I learned a great deal from a recent webinar entitled “Managing Financial Toxicity: Addressing the Hidden Costs of Cancer” hosted by our colleague and supporter Shareshet, the national organization for the U.S. Jewish Breast & Ovarian Cancer community. There were lots of facts and figures, up-to-date research, and as expected from such a wonderful organization, a lot of encouragement and positive support. But the most important takeaway for me, as the founder of the Lemonade Fund, was this: Israel’s national health service is a blessing.
Of course, our public system has no shortage of challenges and problems. Long waiting lists, painfully inefficient bureaucracy. And a bedside manner that often leaves much to be desired.
But the safety net it provides, and that has been protected so adamantly by every government since Israel’s founding, is testimony to the inherent values that inspire and maintain it.
The webinar highlighted some very disturbing trends. In the U.S., financial toxicity affects one in four cancer patients. Most of the immediate causes are from upfront medical bills and treatment costs. These are followed closely by monetary and time costs: like loss of income, utility costs, childcare and transportation to treatments.
The presenters highlighted another even more worrying fact: the direct causal relationship between financial distress and adverse health outcomes.
On the flip side, the experts shared initiatives designed to reduce the risk of financial toxicity. A Senior Director from the Patient Advocate Foundation shared a wealth of available resources and programs to help patients in the U.S. Dr. Margaret Liang, Associate Professor at Cedars-Sinai Medical Center in Los Angeles shared research on new systems and screening tools that are in actual clinical trials to learn how to reduce this very significant risk factor.
Dr. Liang’s work reinforced what we at the Lemonade Fund, and the social workers we work closely with, have believed for a long time, based on our work with thousands of patients since 2011.
While our excellent national healthcare system goes a long long way in alleviating the risk of serious financial toxicity, it is a mistake for physicians and healthcare policy makers to think that this eliminates the problem altogether. Or that this problem is not a genuine medical concern.

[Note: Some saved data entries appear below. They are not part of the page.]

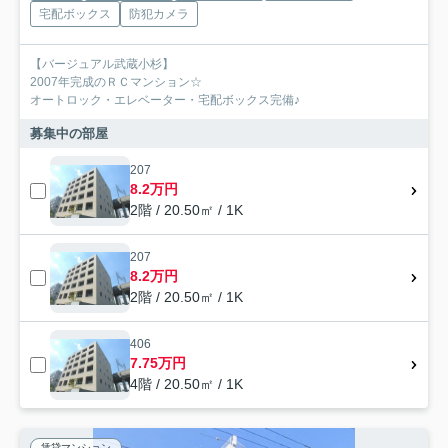
宅配ボックス
防犯カメラ
【バージュアル武蔵小杉】
2007年完成のＲＣマンション☆
オートロック・エレベーター・宅配ボックス完備♪
募集中の部屋
207
8.2万円
2階 / 20.50㎡ / 1K
207
8.2万円
2階 / 20.50㎡ / 1K
406
7.75万円
4階 / 20.50㎡ / 1K
賃貸マンション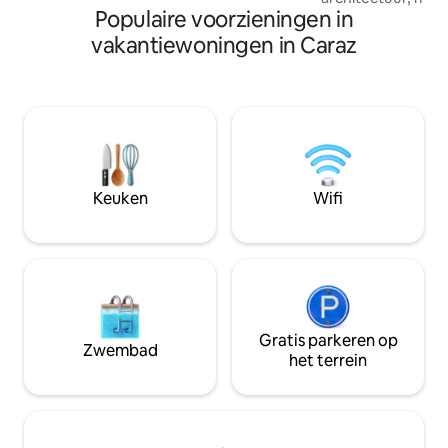
Populaire voorzieningen in
en houten plafond
rustieke geest van 
vakantiewoningen in Caraz
een prachtige omg
natuurlijke schoo
Het heeft een gril
een plek om een 
het is een ideale 
en met familie te z
brengen met je pa
vrienden.
Keuken
Wifi
Gratis parkeren op
Zwembad
het terrein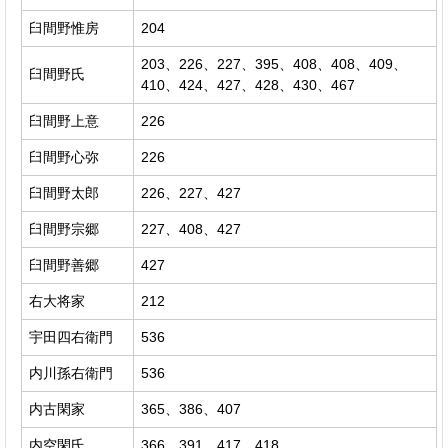
臼間野惟房
204
203、226、227、395、408、408、409、
臼間野氏
410、424、427、428、430、467
臼間野上意
226
臼間野心弥
226
臼間野太郎
226、227、427
臼間野宗郷
227、408、427
臼間野善郷
427
右大将家
212
宇田四右衛門
536
内川孫右衛門
536
内古閑家
365、386、407
内空閑氏
366、391、417、418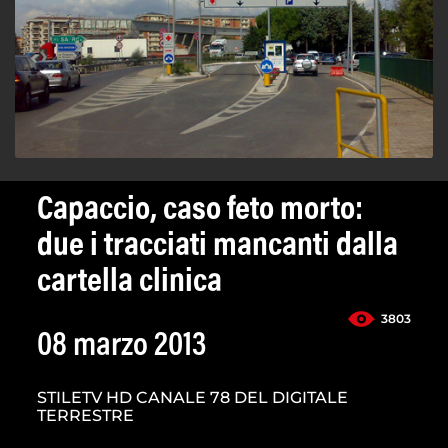
Capaccio, caso feto morto:
due i tracciati mancanti dalla
cartella clinica
3803
08 marzo 2013
STILETV HD CANALE 78 DEL DIGITALE
TERRESTRE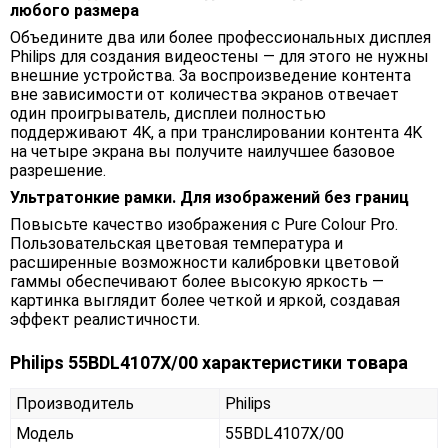
любого размера
Объедините два или более профессиональных дисплея
Philips для создания видеостены — для этого не нужны
внешние устройства. За воспроизведение контента
вне зависимости от количества экранов отвечает
один проигрыватель, дисплеи полностью
поддерживают 4K, а при транслировании контента 4K
на четыре экрана вы получите наилучшее базовое
разрешение.
Ультратонкие рамки. Для изображений без границ
Повысьте качество изображения с Pure Colour Pro.
Пользовательская цветовая температура и
расширенные возможности калибровки цветовой
гаммы обеспечивают более высокую яркость —
картинка выглядит более четкой и яркой, создавая
эффект реалистичности.
Philips 55BDL4107X/00 характеристики товара
Производитель
Philips
Модель
55BDL4107X/00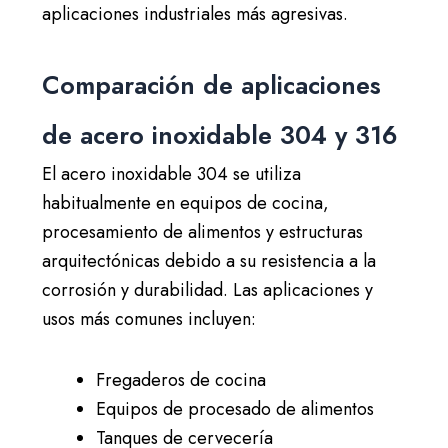
aplicaciones industriales más agresivas.
Comparación de aplicaciones
de acero inoxidable 304 y 316
El acero inoxidable 304 se utiliza
habitualmente en equipos de cocina,
procesamiento de alimentos y estructuras
arquitectónicas debido a su resistencia a la
corrosión y durabilidad. Las aplicaciones y
usos más comunes incluyen:
Fregaderos de cocina
Equipos de procesado de alimentos
Tanques de cervecería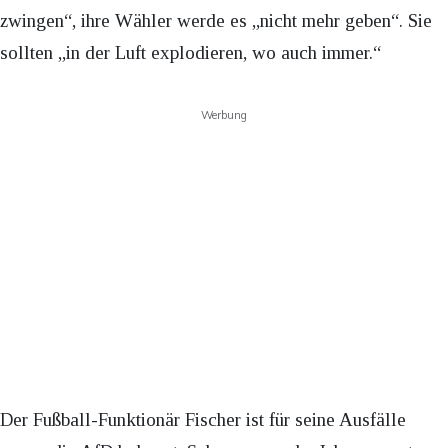
zwingen“, ihre Wähler werde es „nicht mehr geben“. Sie
sollten „in der Luft explodieren, wo auch immer.“
Werbung
Der Fußball-Funktionär Fischer ist für seine Ausfälle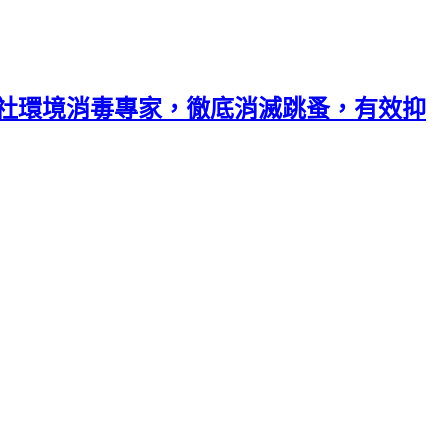
業社環境消毒專家，徹底消滅跳蚤，有效抑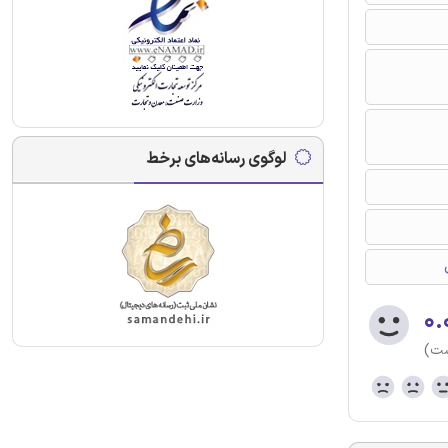
لوگوی رسانه‌های برخط
۰.
ست)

Thankfully Israeli cancer patients do not have to make heart-wrenching decisions to forgo paying rent to get life-saving drugs or treatments. But screening tools for distress, financial toxicity, and financial needs can and need to be implemented in Israel’s public healthcare system to reduce the risks of financial distress from monetary and time costs to improve outcomes and ease the burden on social welfare agencies.